TASK STATEMENT :: When you print the records below, keep every word exact and leave out the images.

══ RAW DATA ══

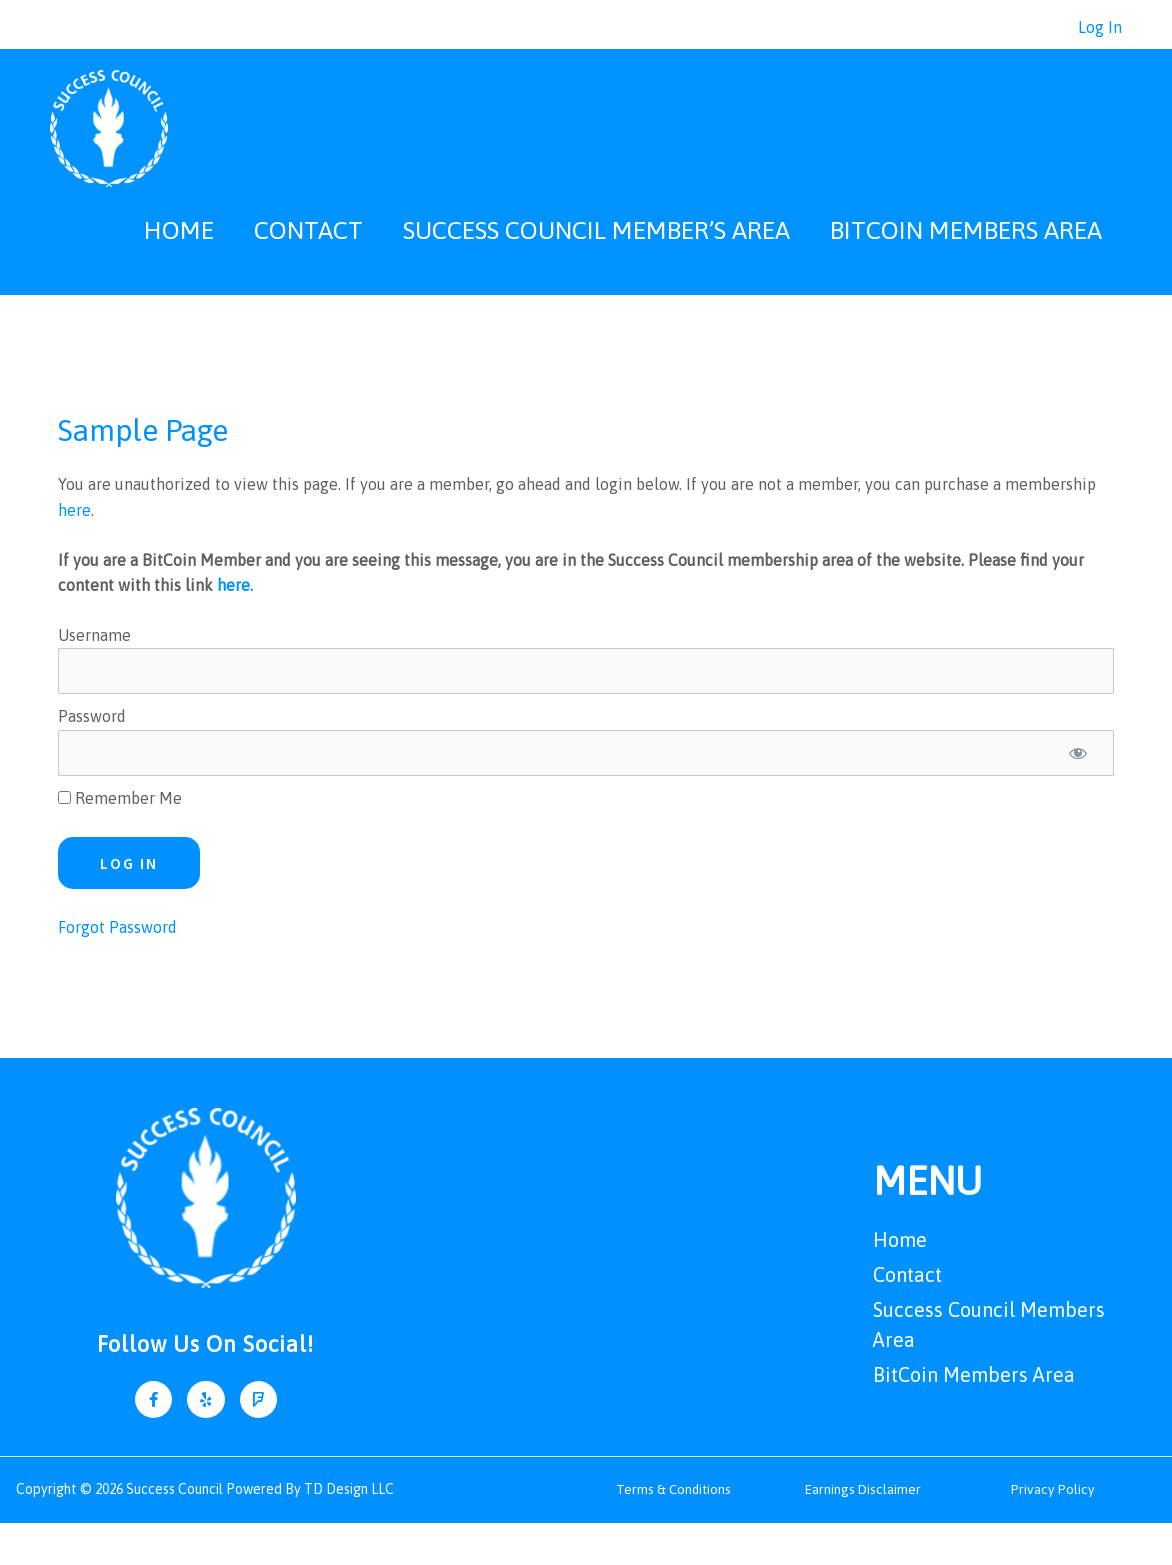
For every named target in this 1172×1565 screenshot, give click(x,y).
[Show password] (1078, 795)
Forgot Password (117, 969)
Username (94, 677)
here (74, 552)
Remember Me (120, 840)
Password (92, 758)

═══

ANSWER TO THE PROBLEM ::
For every named target in this 1172×1565 screenshot, give click(x,y).
[Show password] (1078, 795)
Forgot Password (117, 969)
Username (94, 677)
here (74, 552)
Remember Me (120, 840)
Password (92, 758)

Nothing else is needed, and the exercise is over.